(Provided data):
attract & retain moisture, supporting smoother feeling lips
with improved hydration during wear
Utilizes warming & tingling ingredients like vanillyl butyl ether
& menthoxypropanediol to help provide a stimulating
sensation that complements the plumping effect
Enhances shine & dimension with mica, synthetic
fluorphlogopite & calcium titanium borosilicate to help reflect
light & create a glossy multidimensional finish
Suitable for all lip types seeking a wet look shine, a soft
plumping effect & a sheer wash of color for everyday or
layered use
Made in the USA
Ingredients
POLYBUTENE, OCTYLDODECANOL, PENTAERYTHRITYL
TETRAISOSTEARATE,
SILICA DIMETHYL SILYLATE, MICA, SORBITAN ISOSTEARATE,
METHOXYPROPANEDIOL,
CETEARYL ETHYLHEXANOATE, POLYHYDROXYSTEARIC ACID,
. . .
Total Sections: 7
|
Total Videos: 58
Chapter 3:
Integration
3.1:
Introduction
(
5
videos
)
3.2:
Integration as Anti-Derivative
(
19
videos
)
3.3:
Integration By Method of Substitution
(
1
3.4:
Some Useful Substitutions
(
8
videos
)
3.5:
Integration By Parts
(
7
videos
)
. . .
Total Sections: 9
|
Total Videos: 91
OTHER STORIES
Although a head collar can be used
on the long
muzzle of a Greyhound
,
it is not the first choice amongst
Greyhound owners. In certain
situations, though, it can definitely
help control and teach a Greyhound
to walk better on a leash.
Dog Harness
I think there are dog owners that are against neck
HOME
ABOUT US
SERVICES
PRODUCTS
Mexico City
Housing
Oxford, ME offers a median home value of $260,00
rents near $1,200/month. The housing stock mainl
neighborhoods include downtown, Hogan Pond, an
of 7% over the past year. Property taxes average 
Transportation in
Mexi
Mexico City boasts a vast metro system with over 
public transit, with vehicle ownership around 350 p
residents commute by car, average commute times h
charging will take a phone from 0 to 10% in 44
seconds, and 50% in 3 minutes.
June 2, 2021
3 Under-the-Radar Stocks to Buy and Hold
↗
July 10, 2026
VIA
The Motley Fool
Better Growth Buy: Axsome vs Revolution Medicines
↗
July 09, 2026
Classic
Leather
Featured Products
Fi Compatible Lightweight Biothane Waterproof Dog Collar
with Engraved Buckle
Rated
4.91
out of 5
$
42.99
==
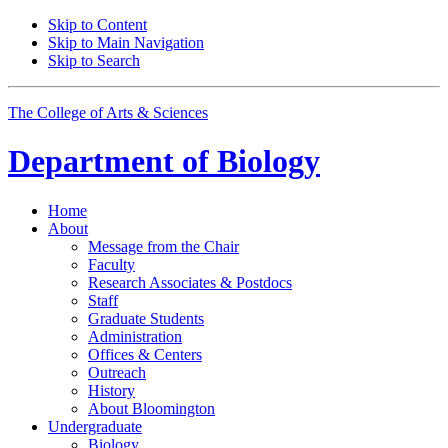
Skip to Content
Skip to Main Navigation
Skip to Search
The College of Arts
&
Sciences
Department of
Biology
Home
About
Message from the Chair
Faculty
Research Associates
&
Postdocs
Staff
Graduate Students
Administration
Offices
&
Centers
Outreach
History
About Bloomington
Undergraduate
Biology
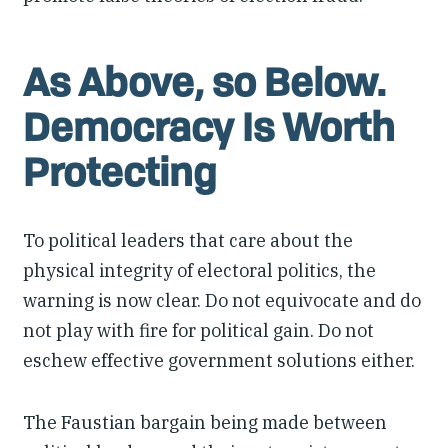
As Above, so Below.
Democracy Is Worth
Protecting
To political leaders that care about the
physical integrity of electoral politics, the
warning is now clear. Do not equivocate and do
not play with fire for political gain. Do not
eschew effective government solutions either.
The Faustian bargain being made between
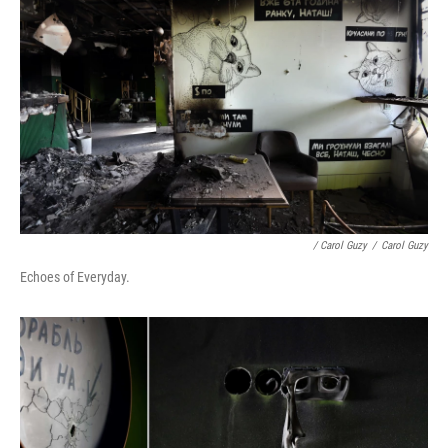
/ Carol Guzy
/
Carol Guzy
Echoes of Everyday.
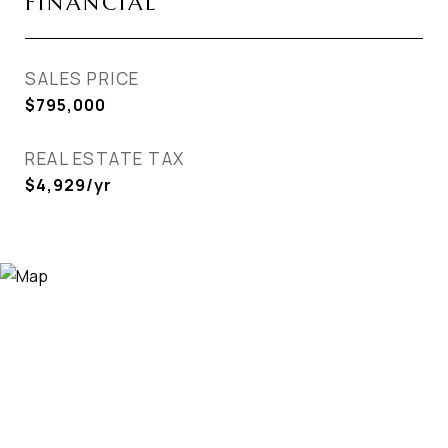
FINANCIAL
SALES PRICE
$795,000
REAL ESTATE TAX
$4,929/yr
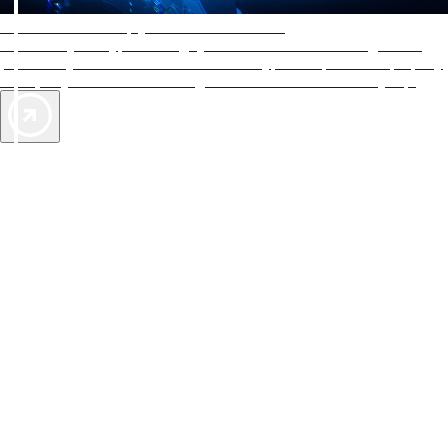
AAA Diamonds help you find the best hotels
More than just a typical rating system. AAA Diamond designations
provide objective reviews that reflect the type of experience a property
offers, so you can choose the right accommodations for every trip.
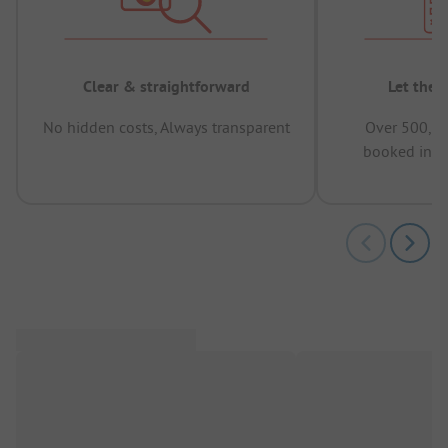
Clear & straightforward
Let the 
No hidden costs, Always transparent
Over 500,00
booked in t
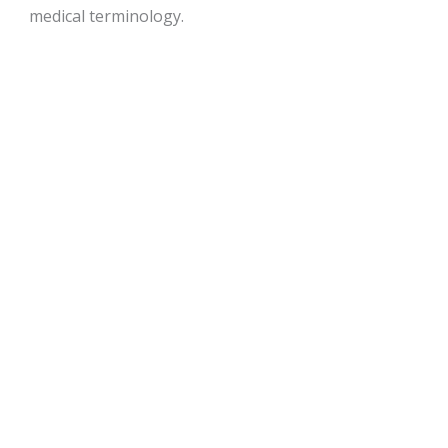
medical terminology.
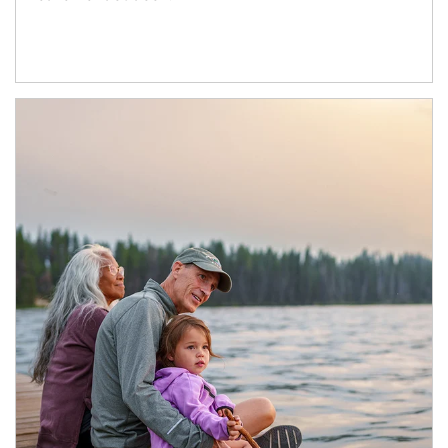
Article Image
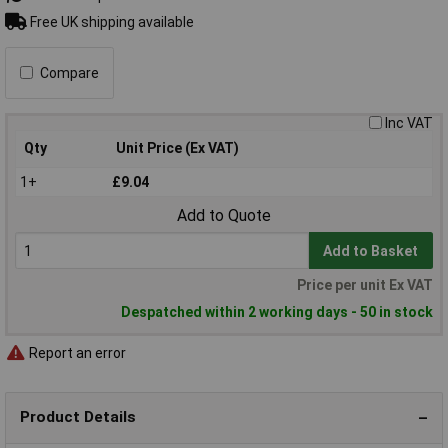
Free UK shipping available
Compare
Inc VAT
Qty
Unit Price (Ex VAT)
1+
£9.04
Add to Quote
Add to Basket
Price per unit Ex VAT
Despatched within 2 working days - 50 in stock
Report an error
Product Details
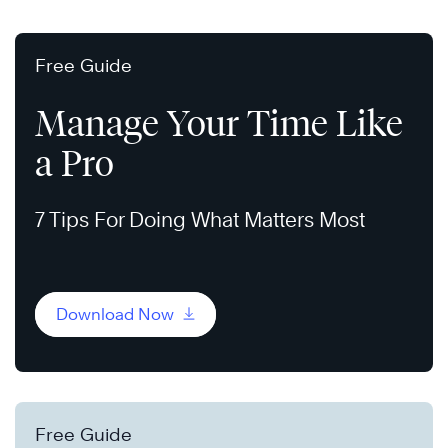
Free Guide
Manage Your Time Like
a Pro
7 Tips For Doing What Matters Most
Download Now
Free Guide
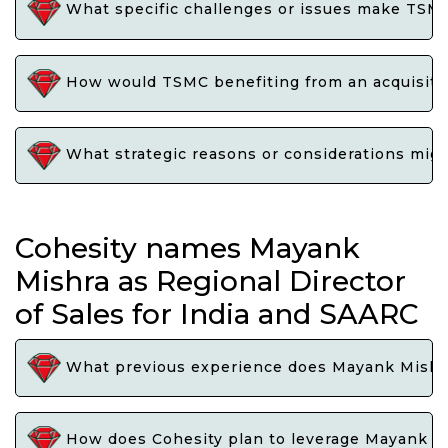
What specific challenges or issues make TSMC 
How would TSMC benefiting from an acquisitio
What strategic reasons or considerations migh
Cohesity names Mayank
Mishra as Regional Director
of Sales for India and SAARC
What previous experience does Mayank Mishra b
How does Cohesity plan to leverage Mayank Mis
...
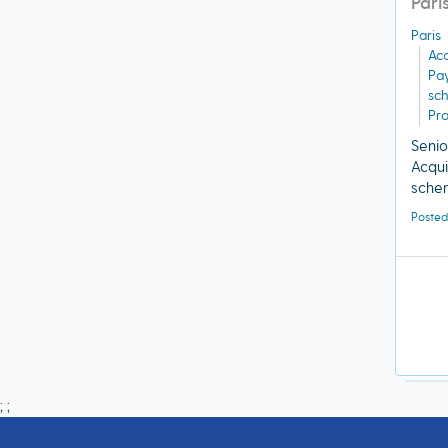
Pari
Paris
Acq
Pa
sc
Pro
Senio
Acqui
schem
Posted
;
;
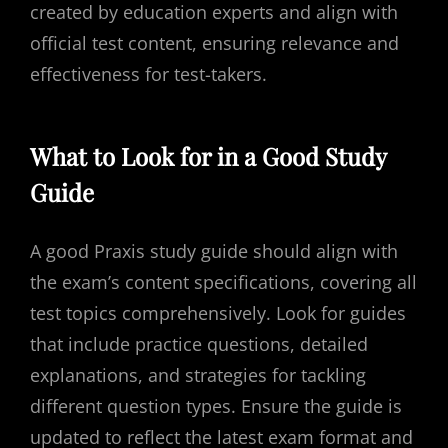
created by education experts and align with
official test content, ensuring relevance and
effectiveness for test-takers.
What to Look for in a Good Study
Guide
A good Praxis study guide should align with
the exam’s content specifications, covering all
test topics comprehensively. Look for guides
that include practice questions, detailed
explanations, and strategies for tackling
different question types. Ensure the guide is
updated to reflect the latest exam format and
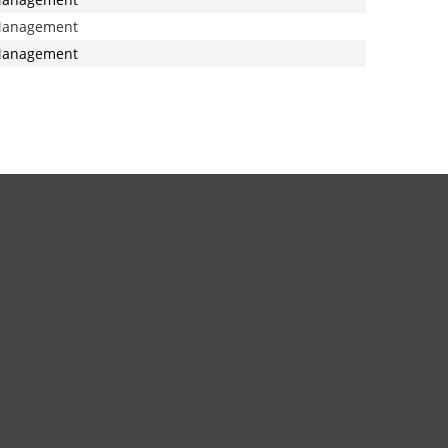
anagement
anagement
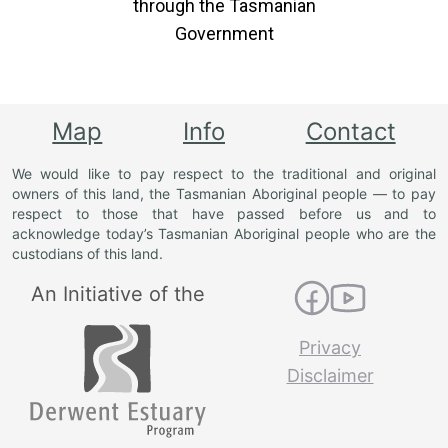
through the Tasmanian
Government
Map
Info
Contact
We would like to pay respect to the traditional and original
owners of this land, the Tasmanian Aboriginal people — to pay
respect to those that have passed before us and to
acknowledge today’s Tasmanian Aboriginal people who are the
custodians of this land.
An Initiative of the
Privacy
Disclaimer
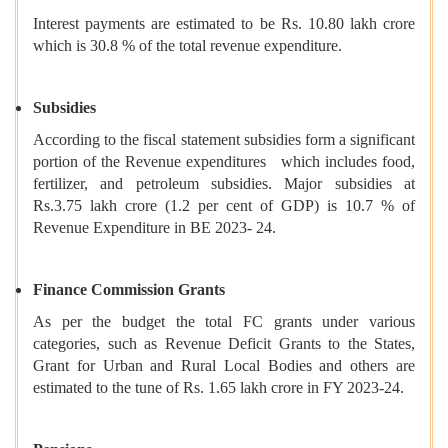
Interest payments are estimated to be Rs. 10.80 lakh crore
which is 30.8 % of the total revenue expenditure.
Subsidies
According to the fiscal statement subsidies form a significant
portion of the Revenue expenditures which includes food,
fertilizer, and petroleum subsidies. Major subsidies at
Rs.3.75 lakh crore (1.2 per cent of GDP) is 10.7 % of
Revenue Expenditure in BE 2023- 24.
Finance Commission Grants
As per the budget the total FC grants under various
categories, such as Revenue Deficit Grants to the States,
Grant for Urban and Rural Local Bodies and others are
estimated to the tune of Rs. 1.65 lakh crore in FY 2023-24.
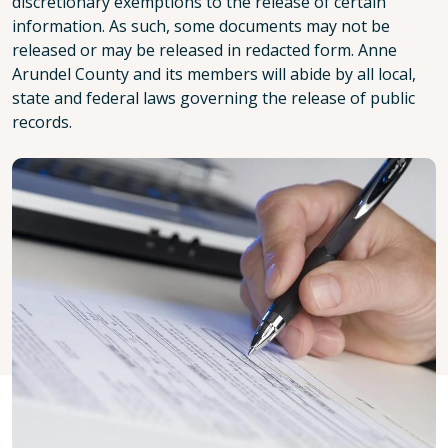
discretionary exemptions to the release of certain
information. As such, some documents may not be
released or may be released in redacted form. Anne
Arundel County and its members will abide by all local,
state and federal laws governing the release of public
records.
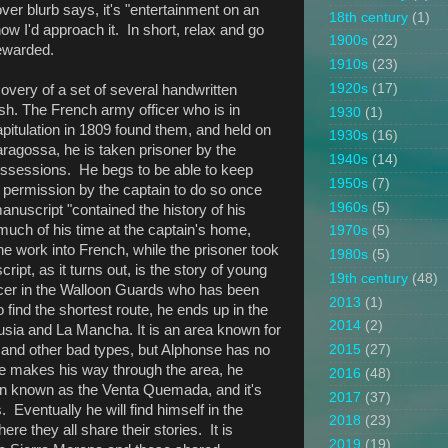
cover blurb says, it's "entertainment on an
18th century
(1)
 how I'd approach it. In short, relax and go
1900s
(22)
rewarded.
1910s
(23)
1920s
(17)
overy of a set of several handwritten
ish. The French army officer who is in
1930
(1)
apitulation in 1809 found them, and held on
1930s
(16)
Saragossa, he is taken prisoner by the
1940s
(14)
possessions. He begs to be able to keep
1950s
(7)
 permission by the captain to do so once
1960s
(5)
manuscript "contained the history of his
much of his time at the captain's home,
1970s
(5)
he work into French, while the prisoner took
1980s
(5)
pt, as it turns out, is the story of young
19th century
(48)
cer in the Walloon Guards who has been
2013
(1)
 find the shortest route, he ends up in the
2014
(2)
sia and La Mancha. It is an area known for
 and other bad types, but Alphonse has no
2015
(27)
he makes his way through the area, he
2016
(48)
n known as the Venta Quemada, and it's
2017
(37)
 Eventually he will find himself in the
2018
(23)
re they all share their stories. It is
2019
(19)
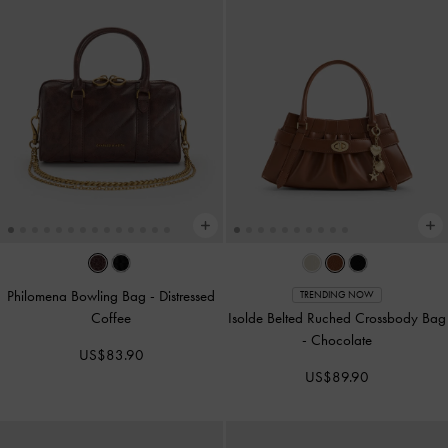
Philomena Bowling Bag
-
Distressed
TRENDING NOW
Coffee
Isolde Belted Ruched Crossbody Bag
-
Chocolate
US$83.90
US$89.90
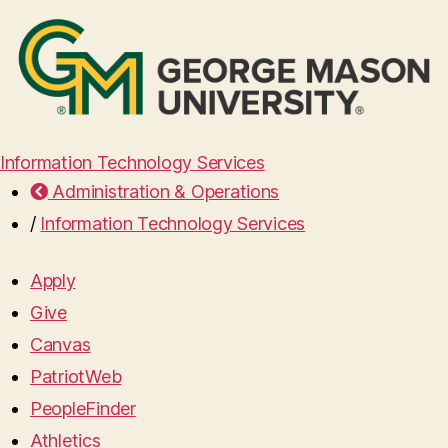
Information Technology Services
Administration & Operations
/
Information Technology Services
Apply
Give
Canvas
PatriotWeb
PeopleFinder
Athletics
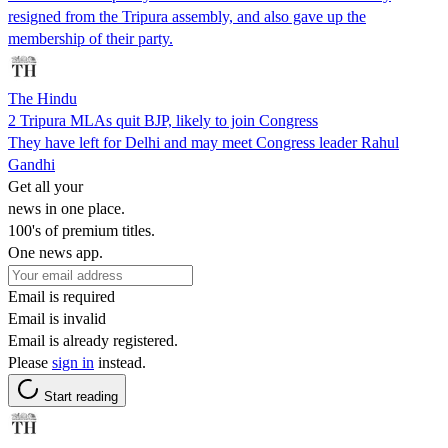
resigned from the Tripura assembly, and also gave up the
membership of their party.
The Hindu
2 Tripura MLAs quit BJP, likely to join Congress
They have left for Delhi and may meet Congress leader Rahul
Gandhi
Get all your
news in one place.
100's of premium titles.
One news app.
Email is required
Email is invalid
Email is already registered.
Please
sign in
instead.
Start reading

(Problem details): Above are the entries. Copy exactly the part that opens with the line containing "A good Praxis study guide should align with" and closes with the line containing "different question types. Ensure the guide is", and no more.

(Answer to this exercise):
A good Praxis study guide should align with
the exam’s content specifications, covering all
test topics comprehensively. Look for guides
that include practice questions, detailed
explanations, and strategies for tackling
different question types. Ensure the guide is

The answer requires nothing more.